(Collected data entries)
----------------------------------------

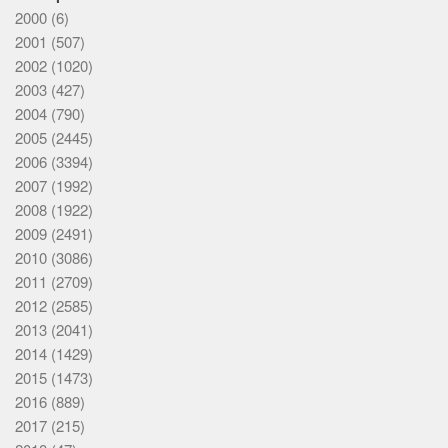
2000
(6)
2001
(507)
2002
(1020)
2003
(427)
2004
(790)
2005
(2445)
2006
(3394)
2007
(1992)
2008
(1922)
2009
(2491)
2010
(3086)
2011
(2709)
2012
(2585)
2013
(2041)
2014
(1429)
2015
(1473)
2016
(889)
2017
(215)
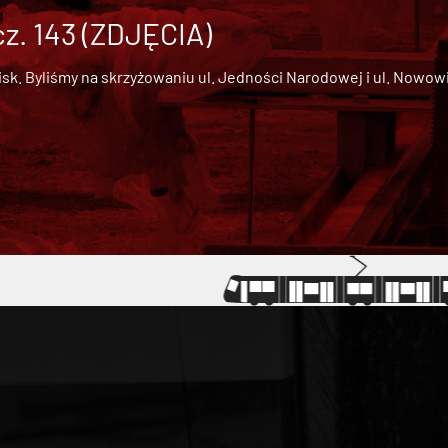
cz. 143 (ZDJĘCIA)
 Byliśmy na skrzyżowaniu ul. Jedności Narodowej i ul. Nowowiejs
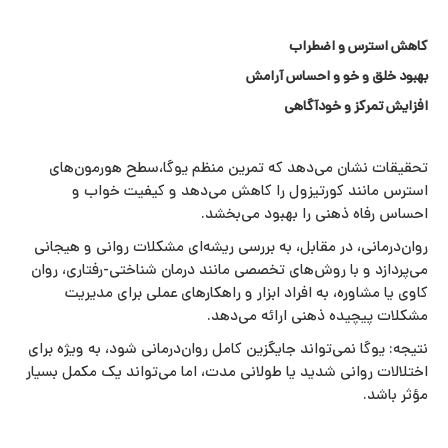
کاهش استرس و اضطراب
بهبود خلق و خو و احساس آرامش
افزایش تمرکز و خودآگاهی
تحقیقات نشان می‌دهد که تمرین منظم یوگا،سطح هورمون‌های
استرس مانند کورتیزول را کاهش می‌دهد و کیفیت خواب و
احساس رفاه ذهنی را بهبود می‌بخشد.
روان‌درمانی، در مقابل، به بررسی ریشه‌ای مشکلات روانی و هیجانی
می‌پردازد و با روش‌های تخصصی مانند درمان شناختی-رفتاری، روان‌
کاوی یا مشاوره، به افراد ابزار و راهکارهای عملی برای مدیریت
مشکلات پیچیده ذهنی ارائه می‌دهد.
نتیجه: یوگا نمی‌تواند جایگزین کامل روان‌درمانی شود، به ویژه برای
اختلالات روانی شدید یا طولانی‌ مدت، اما می‌تواند یک مکمل بسیار
مؤثر باشد.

----------------------------------------

• Problem description:
Please retype the records above exactly, leaving every image out.

• Finished task:
2000
(6)
2001
(507)
2002
(1020)
2003
(427)
2004
(790)
2005
(2445)
2006
(3394)
2007
(1992)
2008
(1922)
2009
(2491)
2010
(3086)
2011
(2709)
2012
(2585)
2013
(2041)
2014
(1429)
2015
(1473)
2016
(889)
2017
(215)
cz. 143 (ZDJĘCIA)
 Byliśmy na skrzyżowaniu ul. Jedności Narodowej i ul. Nowowiejs
کاهش استرس و اضطراب
بهبود خلق و خو و احساس آرامش
افزایش تمرکز و خودآگاهی
تحقیقات نشان می‌دهد که تمرین منظم یوگا،سطح هورمون‌های
استرس مانند کورتیزول را کاهش می‌دهد و کیفیت خواب و
احساس رفاه ذهنی را بهبود می‌بخشد.
روان‌درمانی، در مقابل، به بررسی ریشه‌ای مشکلات روانی و هیجانی
می‌پردازد و با روش‌های تخصصی مانند درمان شناختی-رفتاری، روان‌
کاوی یا مشاوره، به افراد ابزار و راهکارهای عملی برای مدیریت
مشکلات پیچیده ذهنی ارائه می‌دهد.
نتیجه: یوگا نمی‌تواند جایگزین کامل روان‌درمانی شود، به ویژه برای
اختلالات روانی شدید یا طولانی‌ مدت، اما می‌تواند یک مکمل بسیار
مؤثر باشد.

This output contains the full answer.